A Cacica Jaqueline Haywã Pataxó afirma que o seu maior orgulho foi ter sido reconhecida como cacica pelo conselho composto por 11 caciques do povo Pataxó, na Bahia. Ela foi responsável pelo cadastramento de 308 pessoas de origem indígena na região conhecida como o ABC paulista (formada pelas cidades de Santo André, São Bernardo do Campo, São Caetano do Sul, Mauá, Ribeirão Pires, Rio Grande da Serra e Diadema). “Fui reconhecida como cacica pelos outros 11 caciques Pataxós da Bahia e esse foi o maior reconhecimento da minha vida”.

A tese jurídica do marco temporal segundo a qual os povos indígenas têm direito apenas as terras que ocupavam à época da promulgação da Constituição, em 1988 - que está sob análise do Supremo Tribunal Federal - foi duramente criticada. “Essa lei diz que o indígena nasceu em 1988, enquanto estamos aqui há milhares de anos. São Paulo e o Brasil são terras indígenas. Se agora estamos sendo reconhecidos, foi porque houve muita luta e resistência para isso”, disse Ara Poty Guarani M'Bya. “Somos a raiz desse Brasil”, afirmou a cacique Perina Xavante, do Mato Grosso, sobre o mesmo tema. “Nós estamos aqui para sermos respeitadas, como nós respeitamos a vocês”, afirmou.

A líder Aymará que inspirou o Dia Internacional da Mulher Indígena foi lembrada diversas vezes. “Bartolina era Aymará, contemporânea de Tupac Kataturi, líder indígena que sofreu muitas violações e passou por muitas guerras, assim como o povo indígena em Pindorama, primeiro nome que a cultura indígena deu ao Brasil, e em vários países na América Latina”.

A líder indígena Grecia Aymara, do Povo Aymara, defende “descolonizar” a mente das pessoas, “em nome da verdade histórica que foi calada e desvirtuada e marcada por estereótipos e pelo racismo institucional”.

“Bartolina morreu pela luta de resistência do povo indígena, em seu tempo.
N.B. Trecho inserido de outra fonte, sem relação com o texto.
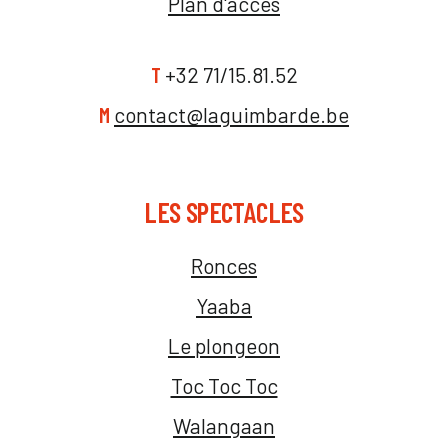
Plan d'accès
T
+32 71/15.81.52
M
contact@laguimbarde.be
LES SPECTACLES
Ronces
Yaaba
Le plongeon
Toc Toc Toc
Walangaan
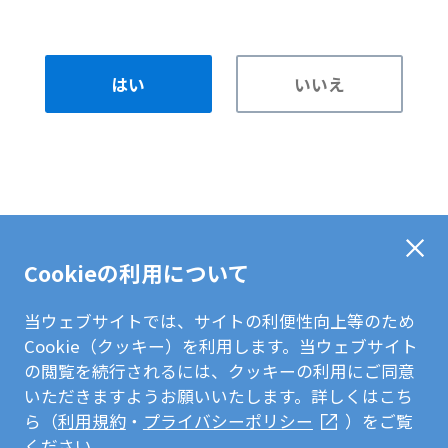
はい
いいえ
Cookieの利用について
当ウェブサイトでは、サイトの利便性向上等のため
Cookie（クッキー）を利用します。当ウェブサイト
の閲覧を続行されるには、クッキーの利用にご同意
いただきますようお願いいたします。詳しくはこち
ら（
利用規約
・
プライバシーポリシー
）をご覧
ください。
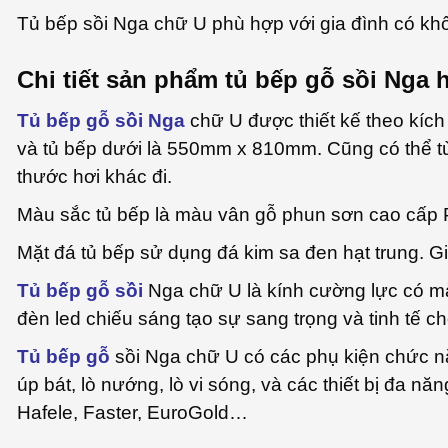
Tủ bếp sồi Nga chữ U phù hợp với gia đình có khô
Chi tiết sản phẩm tủ bếp gỗ sồi Nga 
Tủ bếp gỗ sồi Nga
chữ U được thiết kế theo kíc
và tủ bếp dưới là 550mm x 810mm. Cũng có thể tù
thước hơi khác đi.
Màu sắc tủ bếp là màu vân gỗ phun sơn cao cấp
Mặt đá tủ bếp sử dụng đá kim sa đen hạt trung. G
Tủ bếp gỗ sồi
Nga chữ U là kính cường lực có mà
đèn led chiếu sáng tạo sự sang trọng và tinh tế c
Tủ bếp gỗ
sồi Nga chữ U có các phụ kiện chức năn
úp bát, lò nướng, lò vi sóng, và các thiết bị đa 
Hafele, Faster, EuroGold…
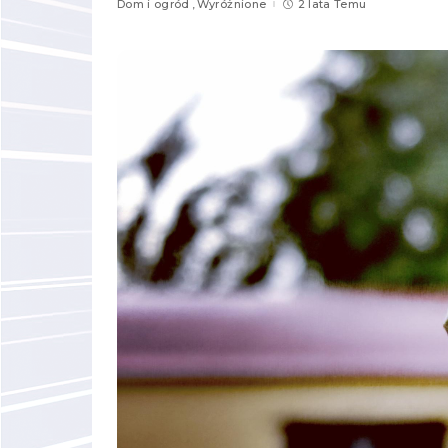
Dom i ogród
Wyróżnione
2 lata Temu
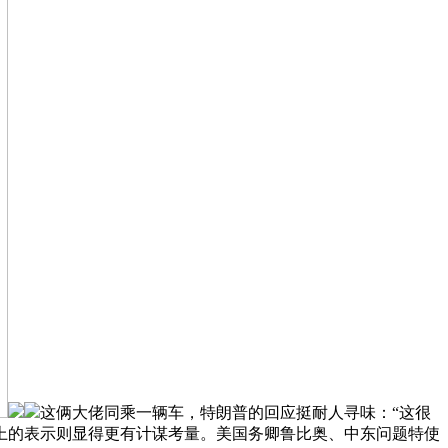
这俩大佬同乘一辆车，特朗普的回应挺耐人寻味：“这很
上的表示则显得更有计谋考量。美国务卿鲁比奥、中东问题特使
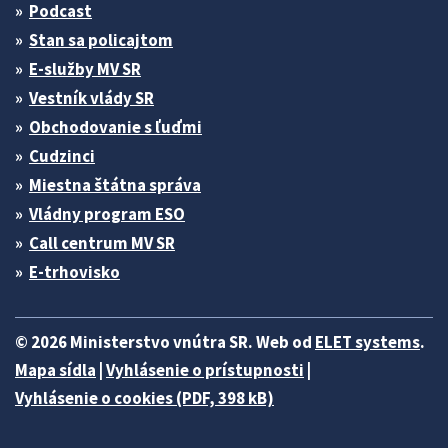
Podcast
Stan sa policajtom
E-služby MV SR
Vestník vlády SR
Obchodovanie s ľuďmi
Cudzinci
Miestna štátna správa
Vládny program ESO
Call centrum MV SR
E-trhovisko
© 2026 Ministerstvo vnútra SR. Web od
ELET systems
.
Mapa sídla
|
Vyhlásenie o prístupnosti
|
Vyhlásenie o cookies (PDF, 398 kB)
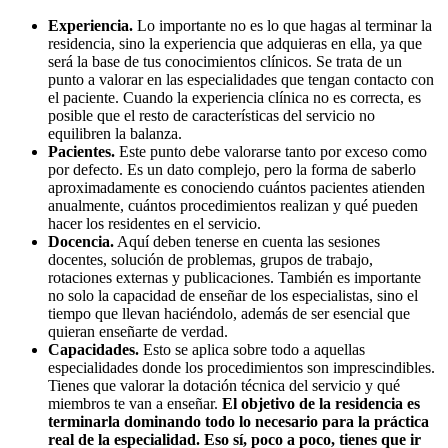
Experiencia.
Lo importante no es lo que hagas al terminar la
residencia, sino la experiencia que adquieras en ella, ya que
será la base de tus conocimientos clínicos. Se trata de un
punto a valorar en las especialidades que tengan contacto con
el paciente. Cuando la experiencia clínica no es correcta, es
posible que el resto de características del servicio no
equilibren la balanza.
Pacientes.
Este punto debe valorarse tanto por exceso como
por defecto. Es un dato complejo, pero la forma de saberlo
aproximadamente es conociendo cuántos pacientes atienden
anualmente, cuántos procedimientos realizan y qué pueden
hacer los residentes en el servicio.
Docencia.
Aquí deben tenerse en cuenta las sesiones
docentes, solución de problemas, grupos de trabajo,
rotaciones externas y publicaciones. También es importante
no solo la capacidad de enseñar de los especialistas, sino el
tiempo que llevan haciéndolo, además de ser esencial que
quieran enseñarte de verdad.
Capacidades.
Esto se aplica sobre todo a aquellas
especialidades donde los procedimientos son imprescindibles.
Tienes que valorar la dotación técnica del servicio y qué
miembros te van a enseñar.
El objetivo de la residencia es
terminarla dominando todo lo necesario para la práctica
real de la especialidad. Eso sí, poco a poco, tienes que ir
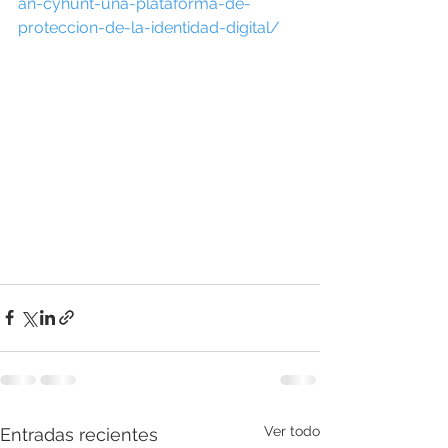
an-cyhunt-una-plataforma-de-
proteccion-de-la-identidad-digital/
Ver todo
Entradas recientes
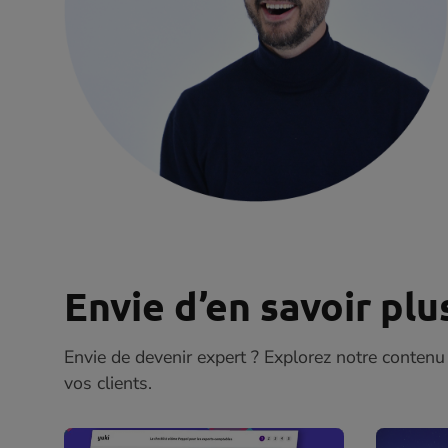
Envie d’en savoir plu
Envie de devenir expert ? Explorez notre contenu
vos clients.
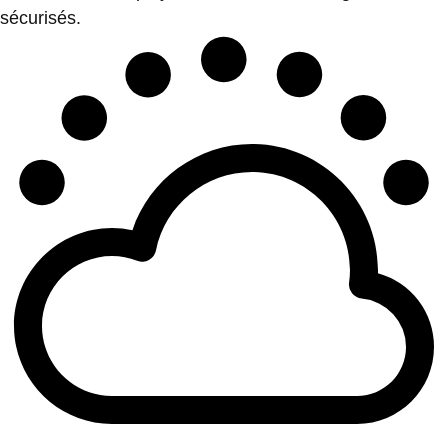
sécurisés.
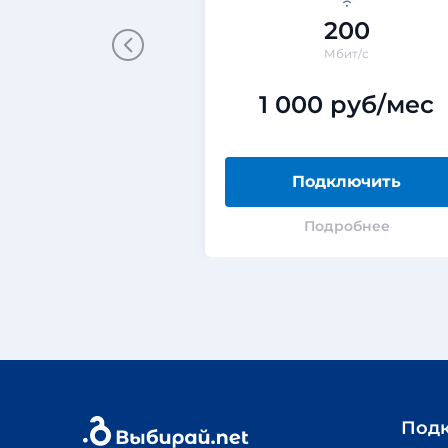
200
Мбит/с
1 000 руб/мес
Подключить
Подробнее
Под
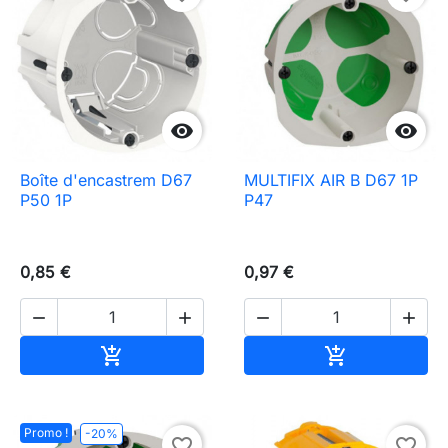


Boîte d'encastrem D67
MULTIFIX AIR B D67 1P
P50 1P
P47
0,85 €
0,97 €




Ajouter au panier
Ajouter au pa


Promo !
-20%
favorite_border
favorite_border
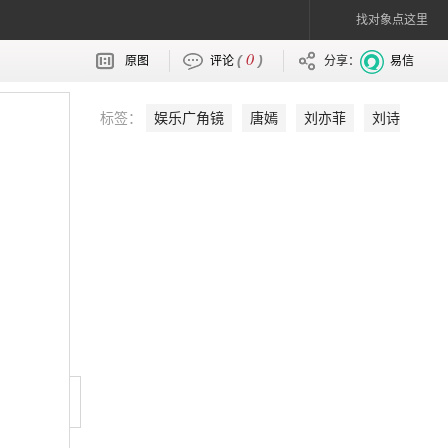
找对象点这里
0
(
)
原图
评论
分享：
易信
标签：
娱乐广角镜
唐嫣
刘亦菲
刘诗
诗
郑爽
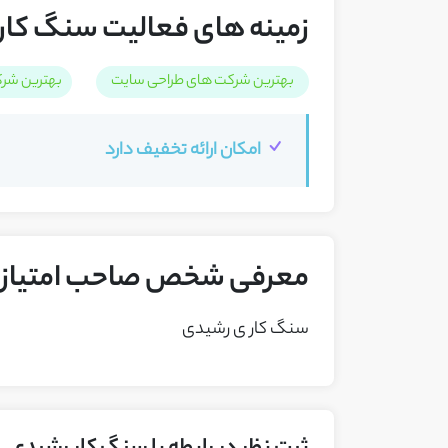
زمینه های فعالیت سنگ کار
بهترین شرکت های طراحی سایت
بهترین شرک
امکان ارائه تخفیف دارد
معرفی شخص صاحب امتیاز ک
سنگ کار ی رشیدی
Também estamos aqui representando nossa cultura”, disse Wagneysa Fernandes Sobrinho, filha de pai Quéchua, do Peru, e mãe Paumari, da região do Amazonas fronteira com o Peru, e assessora da Coordenação dos Povos Indígenas.

O Polo da Terceira Idade José Lewgoy marcou presença no evento com muitas associadas presentes e participando das intervenções. Uma das participantes terminou sua declaração cantando uma famosa canção Guarânia, de origem Paraguaia, dos anos 1930.

A Roda de Saberes do Dia Internacional da Mulher contou com a participação das seguintes líderes indígenas: Pierina Xavante e Aniciele Xavante - Povo Xavante; Tânia Alessandra Guarani Nhedeva - Povo Nhandeva; Vanuza Kaimbé e Denilza Kaimbé - Povo Kaimbé; Ketelyn Pankararu e Ivone Pankararu - Povo Pankararu; Roseli Coah Pataxó e Cacica Jaqueline Haywã Pataxó - Povo Pataxó; Rocio Aymara e Grecia Aymara - Povo Aymara; Ara Poty Guarani M'Bya e Bernarda- Guarani M'Bya - Povo Guarani M'Bya e Tátsha Kariri Xocó Nairy Kariri Xocó - Povo Kariri Xocó.